Jim Chanos Mocks Latest Chinese Attempt To Support Its Stock Market, Sees It As Confirmation Of Deterioration

Yesterday we presented our cynical perspective on the latest Chinese intervention in its stock market, whose sole intention was to prop up the stock market, and create the illusion that the economy is stronger (following in the Chairman's footsteps, it appears that now the SHCOMP is the best proxy for economic prosperity) now that bank speculation of a Chinese hard landing has grown significantly louder (see here and here). Today, it is Jim Chanos' turn to jump on the, pardon the pun, cynical bandwagon, who, as Bloomberg reports "said a rally spurred by government purchases of the shares hasn’t changed his bearish outlook. The MSCI China Financials Index surged 6 percent today after state-run Central Huijin Investment Ltd. started buying shares in the four biggest Chinese lenders. The gauge of banks, insurers and developers had tumbled as much as 43 percent in 2011 through Oct. 4, sending its price-to-earnings ratio to a record low of 5.6 on concern that slowing economic growth will spur bad debts after a three-year credit boom. “The fact that people are even talking about the government stepping in to shore up the banks, when two months ago people thought there was nothing wrong with the Chinese banks, should tell you just how seriously this situation is deteriorating,” Chanos, founder of New York-based hedge fund Kynikos Associates, said in a Bloomberg Television interview." Needless to say this is glaringly obvious, which is why it will have no adverse impact and the only thing the markets will care about is how many trillions in additional government liquidity/purchases will come down the line to prop up the illusion that is the global economy.

More from Bloomberg;

Chanos, who told Bloomberg News last month he was selling short shares in “virtually all of the large banks in China,” said today that the country’s property market is in the “first parts of a very serious pullback.” China’s home transactions fell during last week’s public holidays after residential prices posted their first monthly decline in a year, according to Soufun Holdings Ltd. (SFUN), China’s biggest real estate website owner.

 

The property market is what investors ought to be watching, because that drives everything in China,” Chanos said.

 

Huijin started buying shares of Industrial & Commercial Bank of China (601398) Ltd., China Construction Bank Corp. (939), Agricultural Bank of China Ltd. (601288) and Bank of China Ltd. (3988) yesterday, according to a statement on the the investment company’s website. Huijin, set up to hold the government’s stakes in the banks, said it will continue with “related market operations,” without providing details on how much it will buy.

 

The unit of China’s sovereign wealth fund spurred a temporary rally in Chinese banks in September 2008 as it bought shares to shore up investor confidence after Lehman Brothers Holdings Inc. collapsed.

For those who may have forgotten, this is the second time China has involved in such a manner.Needless to say the intervention did not work.

The MSCI China Financials index surged 18 percent in two days after the official Xinhua News Agency said on Sept. 18, 2008, that Huijin would buy shares. The gauge erased those gains in the pursuant five weeks, falling as much as 47 percent as the global financial crisis worsened.

So while China can attempt to mask the symptomes, the underlying cause has likely already hit its inflection point:

The decline in property sales volume last week, traditionally a peak period for Chinese developers, may mark a turning point for a property market that had defied the government’s recent efforts to contain surging home values, according to Credit Suisse Group AG.
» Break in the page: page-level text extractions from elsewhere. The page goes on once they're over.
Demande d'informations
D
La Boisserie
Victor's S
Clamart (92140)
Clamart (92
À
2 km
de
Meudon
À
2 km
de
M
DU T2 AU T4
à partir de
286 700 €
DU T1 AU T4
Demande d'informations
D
China’s central bank has raised its benchmark lending rate three times this year and lifted lenders’ reserve requirements six times. China’s banking regulator told lenders in July not to extend the maturity of loans to developers and not to grant new credit to help developers repay maturing debt.

And while we already know that intervention half-lives across the developed world are getting shorter and shorter, the decision by Huijin to boldly (again) go where so many other central planners have gone before, will merely provide us with an indicator of just how short the same metric is for the world's primary economic growth dynamo, which unfortunately is getting dimmer by the day.